UK’s Crackdown on Immigration; What it means for Nigerians
Mixed reactions continue to trail the recent ban on work permit for foreign students in the UK following the announcement by British Home Secretary Theresa May. In a bid to control the rate of immigration into United Kingdom, and to curb the abuse of immigration rights by foreigners who refuse to leave the UK after their studies, Theresa May has ordered the ban of foreign students from working while studying in the UK.
The student visa is meant to create an opportunity for non-EU students who want to study in UK schools to get the best of education the country has to offer, but it is being abused by those who use it as a means to secure settlement in Britain. Under the new guidelines, foreign students can no longer apply for an extension of their visas upon completion of their studies in the United Kingdom, they can only re-enter after they have returned to their countries and go through a fresh application process.
While there is an ongoing debate between conservatives and Liberals on the merits and de-merits of this move, it is important to consider the reasons why there is a consistent increase in educational immigration, which saw over 121, 000 non-EU student entrants into the UK in 2014, with only about 51, 000 returning after completion of their studies.
Nigeria is readily a focal point when discussions and debates surrounding immigration arise, be it educational, or otherwise. In a 2012 statistic released by Mr Iain Stewart, member of the British Parliament, it was predicted that about 30,000 Nigerian students would be studying in various universities across the United Kingdom by 2015. Mr Eric Orife, a fresh Masters degree holder from Cranfield University UK told Ventures Africa that out of 71 students in his class, 41 were Nigerians, “it used to be two in 100,” he added.

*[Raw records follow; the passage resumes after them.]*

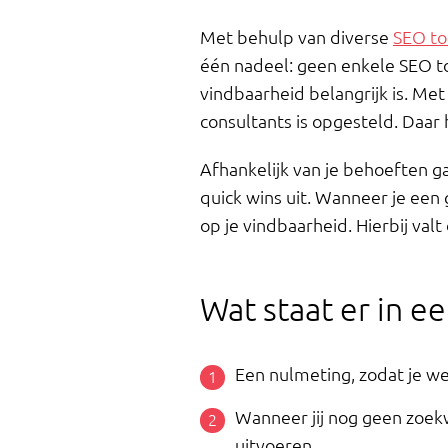
Met behulp van diverse
SEO to
één nadeel: geen enkele SEO to
vindbaarheid belangrijk is. Met
consultants is opgesteld. Daar 
Afhankelijk van je behoeften g
quick wins uit. Wanneer je een g
op je vindbaarheid. Hierbij val
Wat staat er in e
Een nulmeting, zodat je wee
Wanneer jij nog geen zoek
uitvoeren.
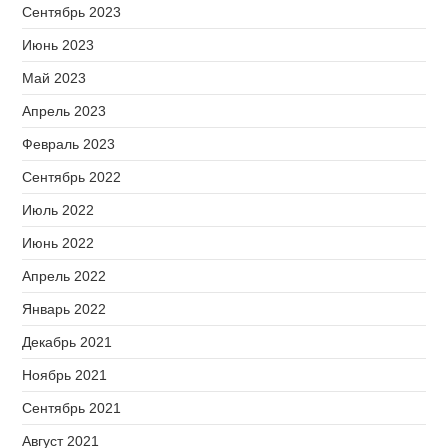
Сентябрь 2023
Июнь 2023
Май 2023
Апрель 2023
Февраль 2023
Сентябрь 2022
Июль 2022
Июнь 2022
Апрель 2022
Январь 2022
Декабрь 2021
Ноябрь 2021
Сентябрь 2021
Август 2021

Nigerian was the largest source of African students in the UK in a 2012/2013 survey, and third highest of the total number of foreign students in the UK, trailing 39,090 recorded for India and 67,325 for China.
This surge in academic immigration in Nigeria can be blamed on two major reasons, amongst several; unemployment, and poor educational infrastructure. The country has been plagued by employment crisis, where almost 75 percent of the workforce is either unemployed or under-employed. Also, our education infrastructure suffers a decay, especially government owned institutions, resulting in untapped potential, and brain drain. What more is to be expected of a country where the budget on education is a little over 10 per cent?
The new immigration law has been received with mixed sentiments; some Nigerians believe that it is a blessing in disguise. They are of the opinion that when Nigerian students return from their study in UK, they can put all of their highly acquired knowledge and skills into developing the country. On the flip side, there is the possibility of students returning home to increase the rate of unemployment in the country.
The ban may also force African countries like Nigeria to begin to look into their educational sector, in order to improve the quality of basic tertiary education available to citizens. This will not only improve the quality of the workforce and resultant output, it will also save the country huge amount of foreign exchange in its present critical state where the value of naira continues to fall due to shortage of foreign reserves.
Another debate is the fact that the new law complicates the chances of those who seek genuine educational opportunities in the UK, as they will be subjected to a tougher screening exercise at the embassy. It also makes it impossible for foreign students to make some income while studying to cushion the financial strain on them, especially after paying quite expensive tuition fees, coupled with other financial expenses that comes with living in a foreign country. Mr Charles Nwolisa, an engineer who obtained his Masters degree from Conventry University last year, said, working while studying in the UK helped him a lot.
“Most students were given 10 to 20 work hours a week. I particularly enjoyed that because it helped me make extra money to supplement the monthly ‘allawee’ – allowance my dad sent me.” Mr Nwolisa explained that warehouse jobs in the UK paid foreigners a minimum wage of about £6.31 an hour, which translates to about two thousand and twenty naira an hour, “assuming exchange rate was N320,” he said. This totals N16,153 a day, which is close to Nigeria’s minimum wage of N18,000 a month, multiplied by 20 hours allowed in a week, and by four weeks in a month … “that’s a lot of money to be made.” Most Nigerians who patronise foreign universities do so on a part time basis – work and school, so they can fend for themselves and send money home to their families. This latest development in the UK will certainly do a lot of damage for individuals who take advantage of work-study visas to cater for their families.
The new rule also has implications for the UK; Seamus Nevin, Head of skills at the institute of Directors, stated that the proposal to ban foreign students after completion of their courses, would damage not only the educational system, but the global and economic influence of Britain. He added that this proposal might hinder the progress and development in business, as it will mean dismissing highly trained graduates when the country needs them the most.